### What the task requires
Should any entry include an image, skip the image and copy the entry exactly.

### Materials provided

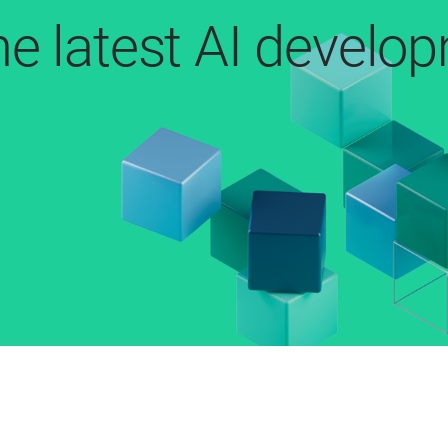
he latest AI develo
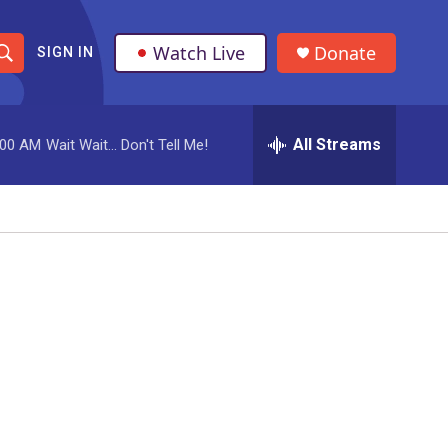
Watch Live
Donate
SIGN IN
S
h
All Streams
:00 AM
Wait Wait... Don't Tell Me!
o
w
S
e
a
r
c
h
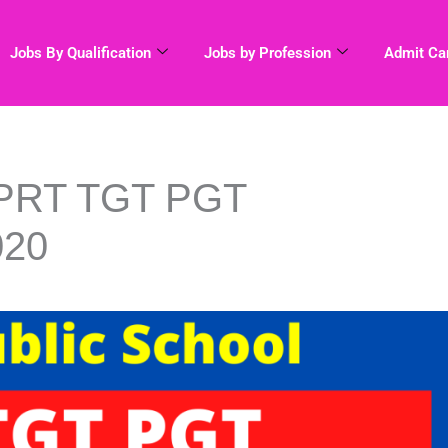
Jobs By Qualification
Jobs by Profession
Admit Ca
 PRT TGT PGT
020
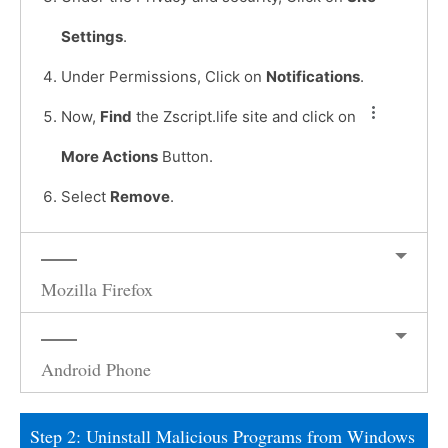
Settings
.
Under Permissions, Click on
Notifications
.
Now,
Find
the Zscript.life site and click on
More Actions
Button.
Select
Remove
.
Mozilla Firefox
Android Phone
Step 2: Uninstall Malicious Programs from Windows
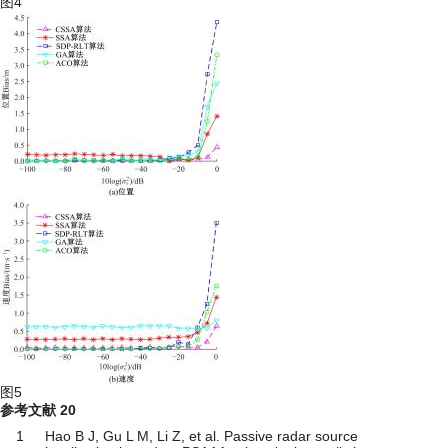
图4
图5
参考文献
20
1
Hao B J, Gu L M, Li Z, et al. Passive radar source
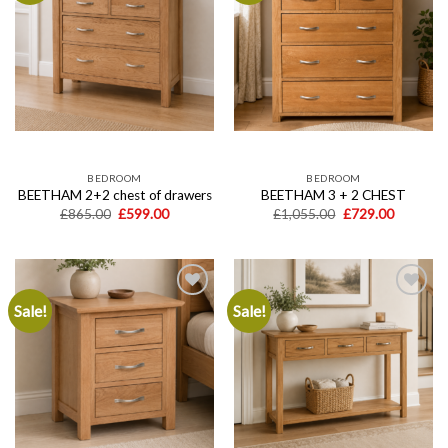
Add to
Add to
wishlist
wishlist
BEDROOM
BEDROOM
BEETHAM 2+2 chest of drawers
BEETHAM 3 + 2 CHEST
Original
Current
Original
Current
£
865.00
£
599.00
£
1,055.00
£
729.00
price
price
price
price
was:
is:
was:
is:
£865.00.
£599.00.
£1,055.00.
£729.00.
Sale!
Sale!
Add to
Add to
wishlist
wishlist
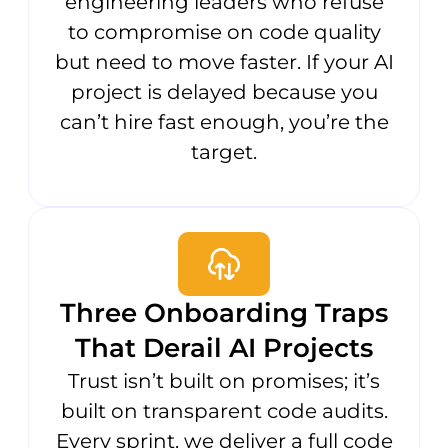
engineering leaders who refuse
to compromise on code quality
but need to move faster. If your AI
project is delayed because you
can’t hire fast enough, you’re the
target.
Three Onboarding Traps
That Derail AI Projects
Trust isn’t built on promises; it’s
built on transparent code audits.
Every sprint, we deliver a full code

### Task output
he latest AI develo
Watch Live
Donate
SIGN IN
S
h
All Streams
:00 AM
Wait Wait... Don't Tell Me!
o
w
S
e
a
r
c
h
Jobs By Qualification
Jobs by Profession
Admit Ca
 PRT TGT PGT
020
Settings
.
Under Permissions, Click on
Notifications
.
Now,
Find
the Zscript.life site and click on
More Actions
Button.
Select
Remove
.
Mozilla Firefox
Android Phone
Step 2: Uninstall Malicious Programs from Windows
图4
图5
参考文献
20
1
Hao B J, Gu L M, Li Z, et al. Passive radar source
Add to
Add to
wishlist
wishlist
BEDROOM
BEDROOM
BEETHAM 2+2 chest of drawers
BEETHAM 3 + 2 CHEST
Original
Current
Original
Current
£
865.00
£
599.00
£
1,055.00
£
729.00
price
price
price
price
was:
is:
was:
is:
£865.00.
£599.00.
£1,055.00.
£729.00.
Sale!
Sale!
Add to
Add to
wishlist
wishlist
engineering leaders who refuse
to compromise on code quality
but need to move faster. If your AI
project is delayed because you
can’t hire fast enough, you’re the
target.
Three Onboarding Traps
That Derail AI Projects
Trust isn’t built on promises; it’s
built on transparent code audits.
Every sprint, we deliver a full code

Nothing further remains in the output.